▶ _WORK REQUEST_
Please give back, exactly as written, the lines from the line with "турніру на честь воїнів ЗСУ." to the line with "samenwerken;" in the listing below, leaving out all pictures.

▶ _INFORMATION SUPPLIED_

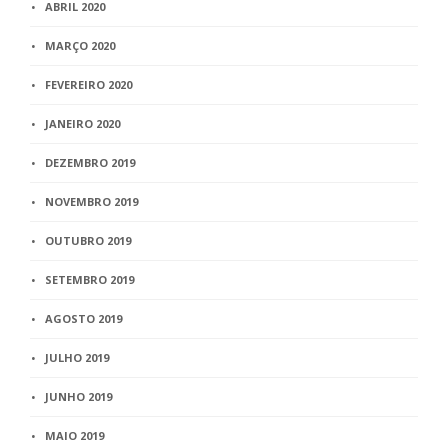
ABRIL 2020
MARÇO 2020
FEVEREIRO 2020
JANEIRO 2020
DEZEMBRO 2019
NOVEMBRO 2019
OUTUBRO 2019
SETEMBRO 2019
AGOSTO 2019
JULHO 2019
JUNHO 2019
MAIO 2019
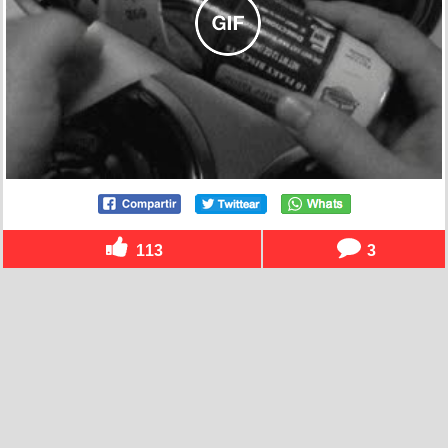
113
3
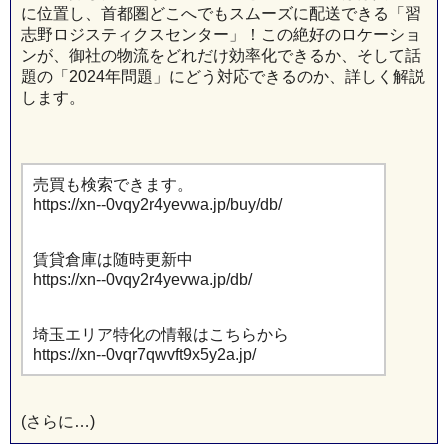
に位置し、首都圏どこへでもスムーズに配送できる「習
志野ロジスティクスセンター」！この絶好のロケーショ
ンが、御社の物流をどれだけ効率化できるか、そして話
題の「2024年問題」にどう対応できるのか、詳しく解説
します。
売買も検索できます。
https://xn--0vqy2r4yevwa.jp/buy/db/
賃貸倉庫は随時更新中
https://xn--0vqy2r4yevwa.jp/db/
埼玉エリア特化の情報はこちらから
https://xn--0vqr7qwvft9x5y2a.jp/
(さらに…)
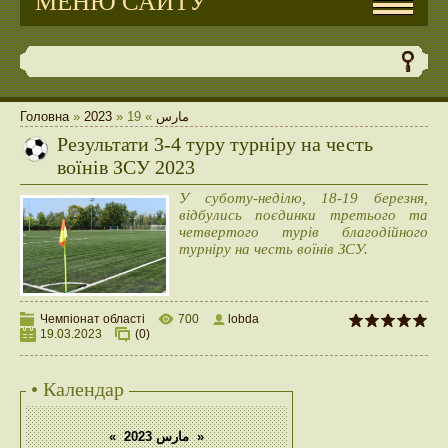
МЕНЮ САЙТУ
Головна
»
2023
»
19
»
مارس
Результати 3-4 туру турніру на честь
воїнів ЗСУ 2023
У суботу-неділю, 18-19 березня,
відбулись поєдинки третього та
четвертого турів благодійного
турніру на честь воїнів ЗСУ.
Чемпіонат області
700
lobda
19.03.2023
(0)
• Календар
«
مارس 2023
»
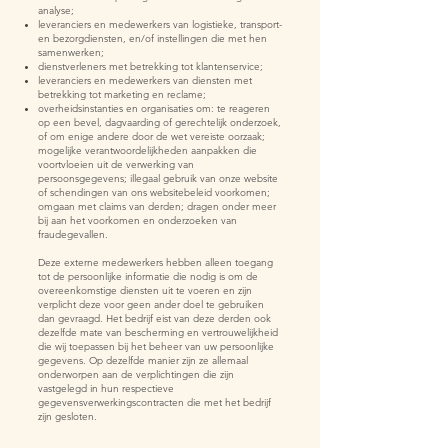
analyse;
leveranciers en medewerkers van logistieke, transport-
en bezorgdiensten, en/of instellingen die met hen
samenwerken;
dienstverleners met betrekking tot klantenservice;
leveranciers en medewerkers van diensten met
betrekking tot marketing en reclame;
overheidsinstanties en organisaties om: te reageren
op een bevel, dagvaarding of gerechtelijk onderzoek,
of om enige andere door de wet vereiste oorzaak;
mogelijke verantwoordelijkheden aanpakken die
voortvloeien uit de verwerking van
persoonsgegevens; illegaal gebruik van onze website
of schendingen van ons websitebeleid voorkomen;
omgaan met claims van derden; dragen onder meer
bij aan het voorkomen en onderzoeken van
fraudegevallen.
Deze externe medewerkers hebben alleen toegang
tot de persoonlijke informatie die nodig is om de
overeenkomstige diensten uit te voeren en zijn
verplicht deze voor geen ander doel te gebruiken
dan gevraagd. Het bedrijf eist van deze derden ook
dezelfde mate van bescherming en vertrouwelijkheid
die wij toepassen bij het beheer van uw persoonlijke
gegevens. Op dezelfde manier zijn ze allemaal
onderworpen aan de verplichtingen die zijn
vastgelegd in hun respectieve
gegevensverwerkingscontracten die met het bedrijf
zijn gesloten.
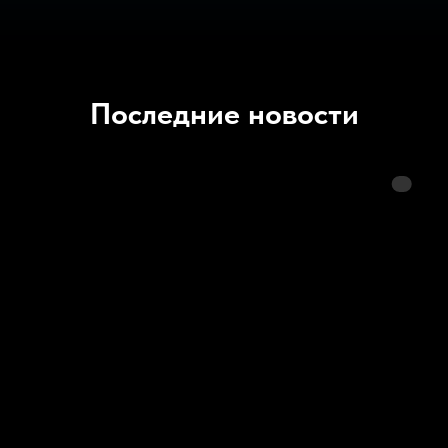
Последние новости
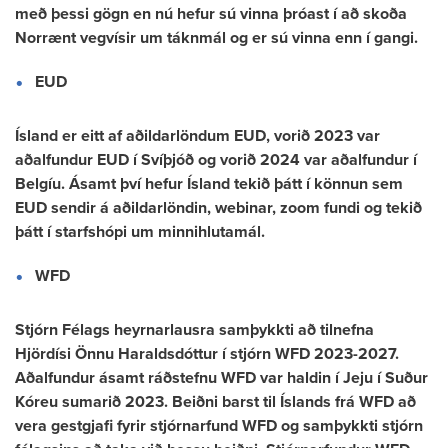
með þessi gögn en nú hefur sú vinna þróast í að skoða
Norrænt vegvísir um táknmál og er sú vinna enn í gangi.
EUD
Ísland er eitt af aðildarlöndum EUD, vorið 2023 var
aðalfundur EUD í Svíþjóð og vorið 2024 var aðalfundur í
Belgíu. Ásamt því hefur Ísland tekið þátt í könnun sem
EUD sendir á aðildarlöndin, webinar, zoom fundi og tekið
þátt í starfshópi um minnihlutamál.
WFD
Stjórn Félags heyrnarlausra samþykkti að tilnefna
Hjördísi Önnu Haraldsdóttur í stjórn WFD 2023-2027.
Aðalfundur ásamt ráðstefnu WFD var haldin í Jeju í Suður
Kóreu sumarið 2023. Beiðni barst til Íslands frá WFD að
vera gestgjafi fyrir stjórnarfund WFD og samþykkti stjórn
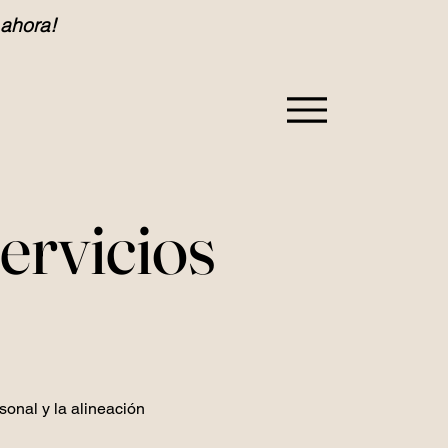
 ahora!
ervicios
onal y la alineación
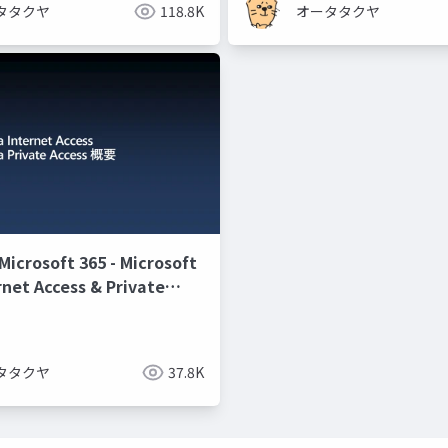
タタクヤ
118.8K
オータタクヤ
rosoft 365 - Microsoft
rnet Access & Private
要
タタクヤ
37.8K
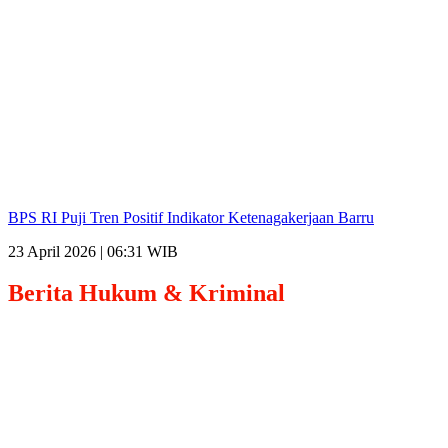
BPS RI Puji Tren Positif Indikator Ketenagakerjaan Barru
23 April 2026 | 06:31 WIB
Berita
Hukum & Kriminal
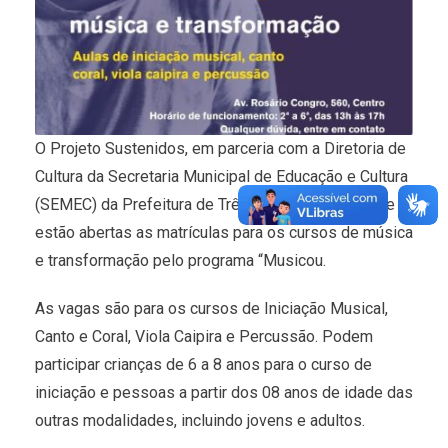
O Projeto Sustenidos, em parceria com a Diretoria de
Cultura da Secretaria Municipal de Educação e Cultura
(SEMEC) da Prefeitura de Três Lagoas, informa que
estão abertas as matrículas para os cursos de música
e transformação pelo programa “Musicou.
As vagas são para os cursos de Iniciação Musical,
Canto e Coral, Viola Caipira e Percussão. Podem
participar crianças de 6 a 8 anos para o curso de
iniciação e pessoas a partir dos 08 anos de idade das
outras modalidades, incluindo jovens e adultos.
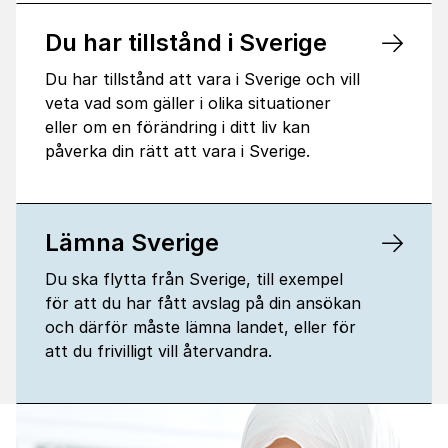
Du har tillstånd i Sverige
Du har tillstånd att vara i Sverige och vill
veta vad som gäller i olika situationer
eller om en förändring i ditt liv kan
påverka din rätt att vara i Sverige.
Lämna Sverige
Du ska flytta från Sverige, till exempel
för att du har fått avslag på din ansökan
och därför måste lämna landet, eller för
att du frivilligt vill återvandra.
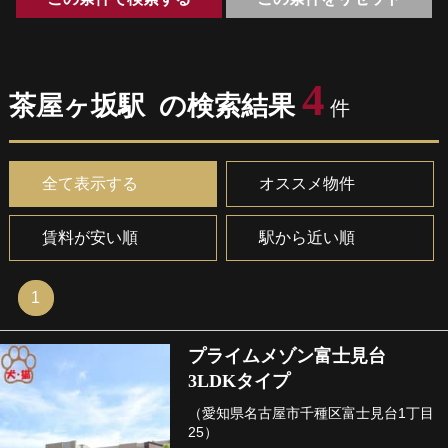
4
茶屋ヶ坂駅 の検索結果
件
全て表示する
オススメ物件
賃料が安い順
駅から近い順
1
プライムメゾン富士見台
3LDKタイプ
（愛知県名古屋市千種区富士見台1丁目
25）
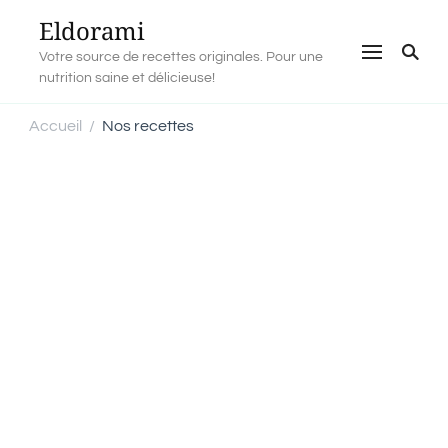
Eldorami
Votre source de recettes originales. Pour une
nutrition saine et délicieuse!
Accueil
Nos recettes
/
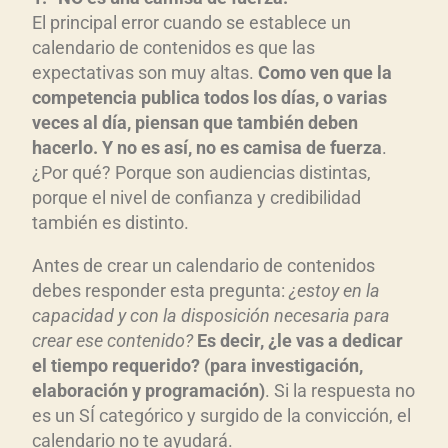
El principal error cuando se establece un
calendario de contenidos es que las
expectativas son muy altas.
Como ven que la
competencia publica todos los días, o varias
veces al día, piensan que también deben
hacerlo. Y no es así, no es camisa de fuerza
.
¿Por qué? Porque son audiencias distintas,
porque el nivel de confianza y credibilidad
también es distinto.
Antes de crear un calendario de contenidos
debes responder esta pregunta:
¿estoy en la
capacidad y con la disposición necesaria para
crear ese contenido?
Es decir, ¿le vas a dedicar
el tiempo requerido? (para investigación,
elaboración y programación)
. Si la respuesta no
es un SÍ categórico y surgido de la convicción, el
calendario no te ayudará.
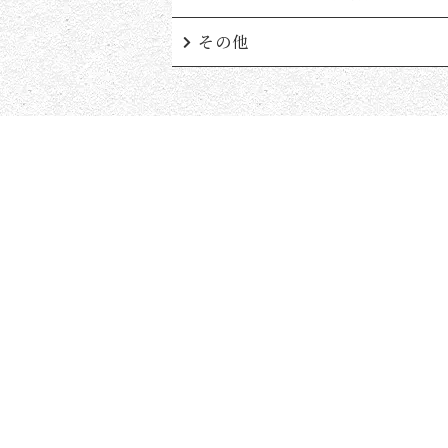
その他
〒863-2201
熊本県天草市五和町御領4320-2
TEL: 090-3739-1750
FAX: 0969-32-1574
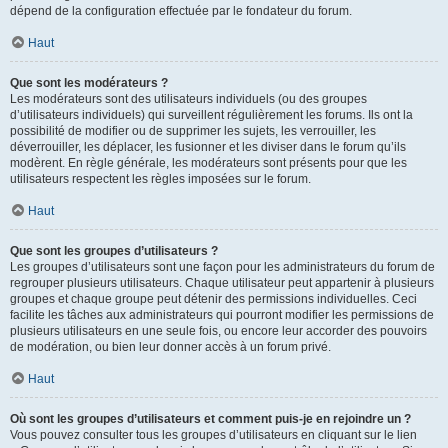
dépend de la configuration effectuée par le fondateur du forum.
Haut
Que sont les modérateurs ?
Les modérateurs sont des utilisateurs individuels (ou des groupes
d’utilisateurs individuels) qui surveillent régulièrement les forums. Ils ont la
possibilité de modifier ou de supprimer les sujets, les verrouiller, les
déverrouiller, les déplacer, les fusionner et les diviser dans le forum qu’ils
modèrent. En règle générale, les modérateurs sont présents pour que les
utilisateurs respectent les règles imposées sur le forum.
Haut
Que sont les groupes d’utilisateurs ?
Les groupes d’utilisateurs sont une façon pour les administrateurs du forum de
regrouper plusieurs utilisateurs. Chaque utilisateur peut appartenir à plusieurs
groupes et chaque groupe peut détenir des permissions individuelles. Ceci
facilite les tâches aux administrateurs qui pourront modifier les permissions de
plusieurs utilisateurs en une seule fois, ou encore leur accorder des pouvoirs
de modération, ou bien leur donner accès à un forum privé.
Haut
Où sont les groupes d’utilisateurs et comment puis-je en rejoindre un ?
Vous pouvez consulter tous les groupes d’utilisateurs en cliquant sur le lien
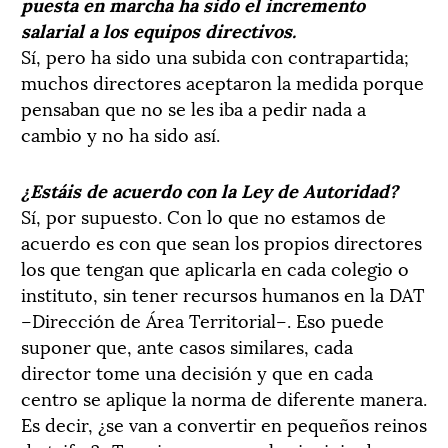
puesta en marcha ha sido el incremento
salarial a los equipos directivos.
Sí, pero ha sido una subida con contrapartida;
muchos directores aceptaron la medida porque
pensaban que no se les iba a pedir nada a
cambio y no ha sido así.
¿Estáis de acuerdo con la Ley de Autoridad?
Sí, por supuesto. Con lo que no estamos de
acuerdo es con que sean los propios directores
los que tengan que aplicarla en cada colegio o
instituto, sin tener recursos humanos en la DAT
–Dirección de Área Territorial–. Eso puede
suponer que, ante casos similares, cada
director tome una decisión y que en cada
centro se aplique la norma de diferente manera.
Es decir, ¿se van a convertir en pequeños reinos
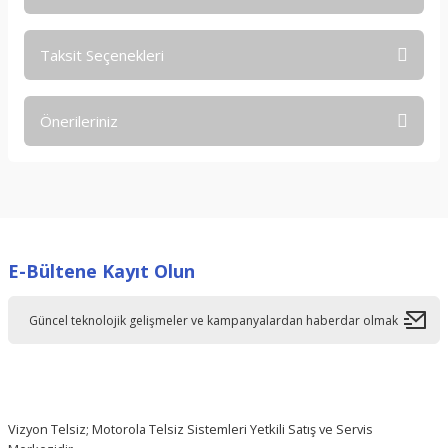
Taksit Seçenekleri
Bu ürüne ilk yorumu siz yapın!
Önerileriniz
Yorum Yaz
Bu ürünün fiyat bilgisi, resim, ürün açıklamalarında ve diğer
konularda yetersiz gördüğünüz noktaları öneri formunu
kullanarak tarafımıza iletebilirsiniz.
Görüş ve önerileriniz için teşekkür ederiz.
E-Bültene Kayıt Olun
Ürün resmi kalitesiz, bozuk veya görüntülenemiyor.
Ürün açıklamasında eksik bilgiler bulunuyor.
Ürün bilgilerinde hatalar bulunuyor.
Ürün fiyatı diğer sitelerden daha pahalı.
Bu ürüne benzer farklı alternatifler olmalı.
Vizyon Telsiz; Motorola Telsiz Sistemleri Yetkili Satış ve Servis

▶ _TASK RESULT_
турніру на честь воїнів ЗСУ.
Чемпіонат області
700
lobda
19.03.2023
(0)
• Календар
«
مارس 2023
»
analyse;
leveranciers en medewerkers van logistieke, transport-
en bezorgdiensten, en/of instellingen die met hen
samenwerken;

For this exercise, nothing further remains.